### TASK DETAILS
Without including any picture, return the complete set of records exactly.

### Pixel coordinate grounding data
┌──
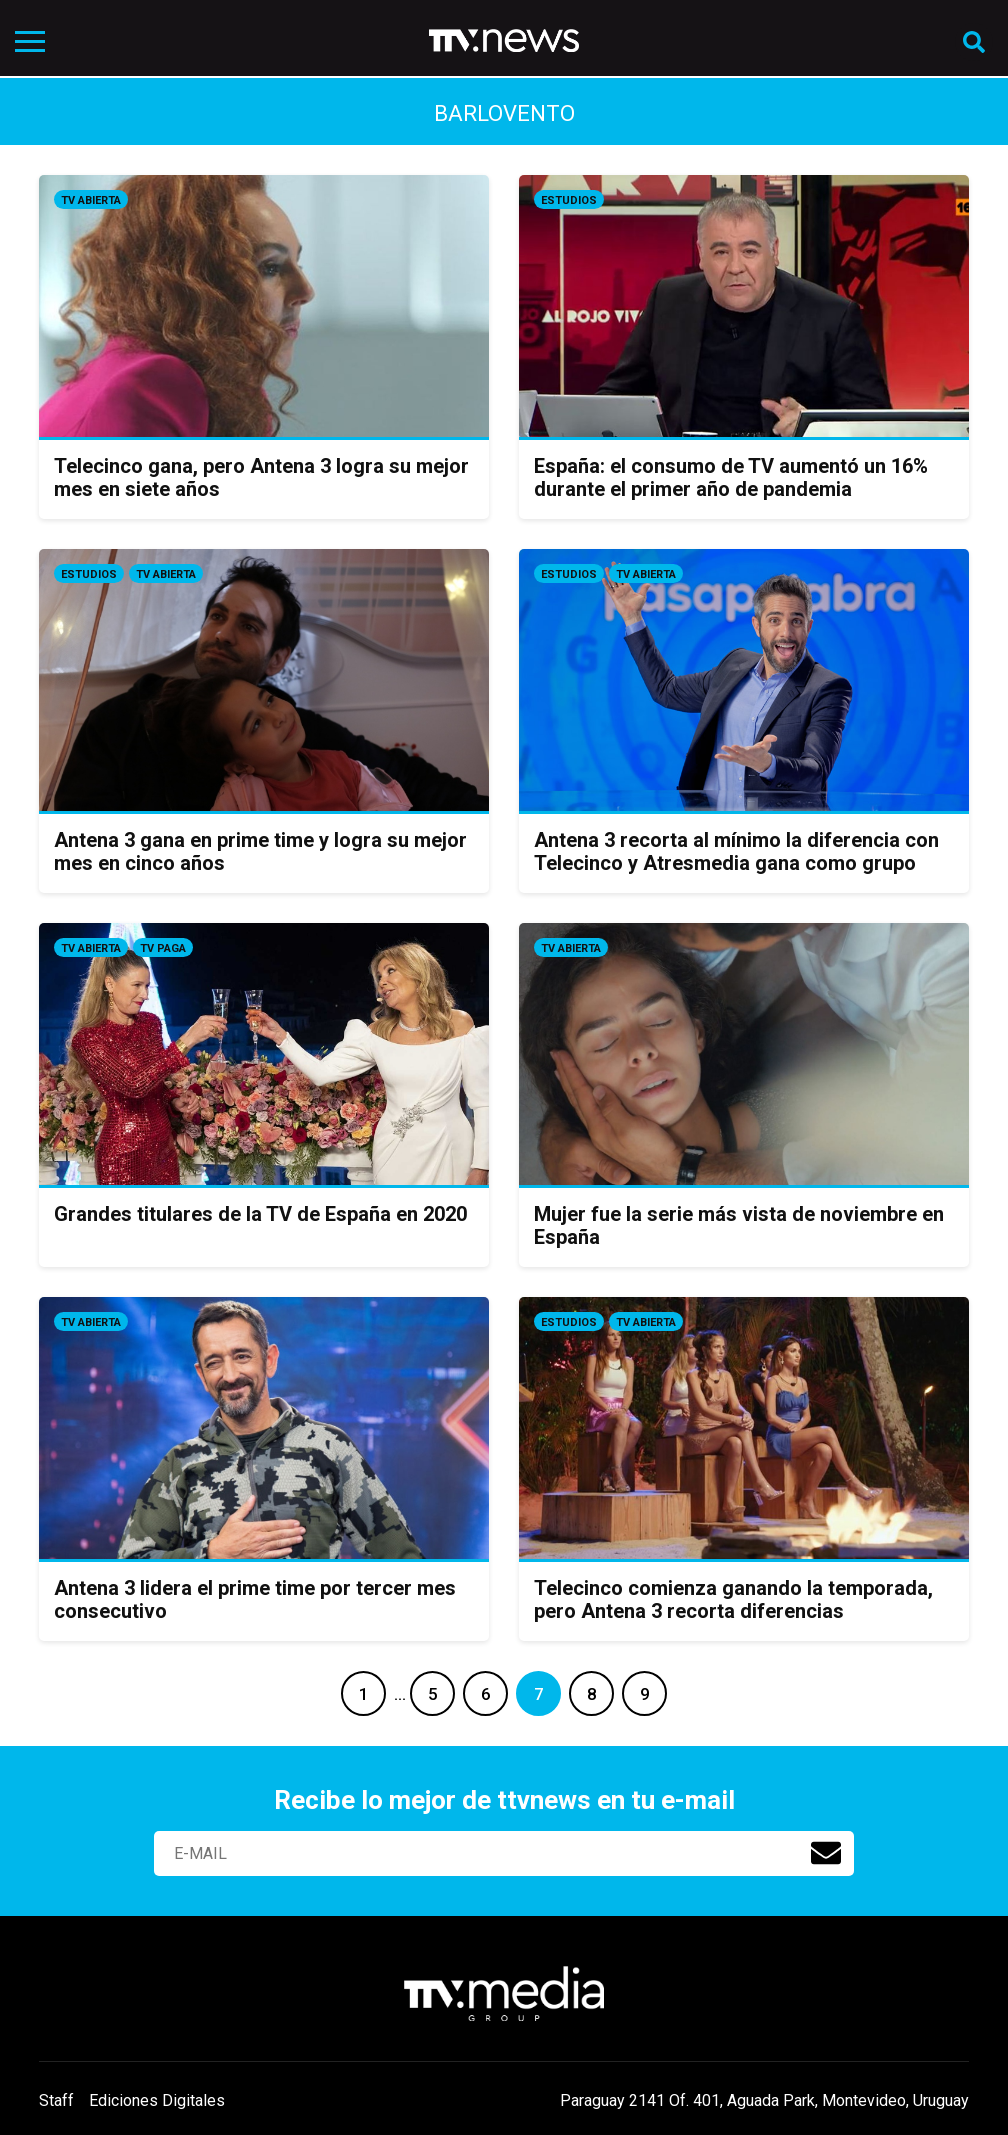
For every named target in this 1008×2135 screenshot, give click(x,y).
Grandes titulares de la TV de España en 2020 (260, 1214)
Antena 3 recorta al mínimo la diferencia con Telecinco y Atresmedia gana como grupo (736, 851)
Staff (56, 2100)
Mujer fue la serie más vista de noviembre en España (739, 1225)
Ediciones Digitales (157, 2100)
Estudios (569, 200)
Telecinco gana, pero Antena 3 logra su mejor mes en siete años (261, 477)
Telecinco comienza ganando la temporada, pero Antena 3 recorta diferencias (733, 1599)
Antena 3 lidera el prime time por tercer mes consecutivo (255, 1599)
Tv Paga (163, 948)
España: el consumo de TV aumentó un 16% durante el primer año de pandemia (731, 477)
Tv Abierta (91, 200)
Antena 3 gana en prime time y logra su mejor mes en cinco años (260, 851)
└──
### YOUR SOLUTION
For every named target in this 1008×2135 screenshot, give click(x,y).
Grandes titulares de la TV de España en 2020 (260, 1214)
Antena 3 recorta al mínimo la diferencia con Telecinco y Atresmedia gana como grupo (736, 851)
Staff (56, 2100)
Mujer fue la serie más vista de noviembre en España (739, 1225)
Ediciones Digitales (157, 2100)
Estudios (569, 200)
Telecinco gana, pero Antena 3 logra su mejor mes en siete años (261, 477)
Telecinco comienza ganando la temporada, pero Antena 3 recorta diferencias (733, 1599)
Antena 3 lidera el prime time por tercer mes consecutivo (255, 1599)
Tv Paga (163, 948)
España: el consumo de TV aumentó un 16% durante el primer año de pandemia (731, 477)
Tv Abierta (91, 200)
Antena 3 gana en prime time y logra su mejor mes en cinco años (260, 851)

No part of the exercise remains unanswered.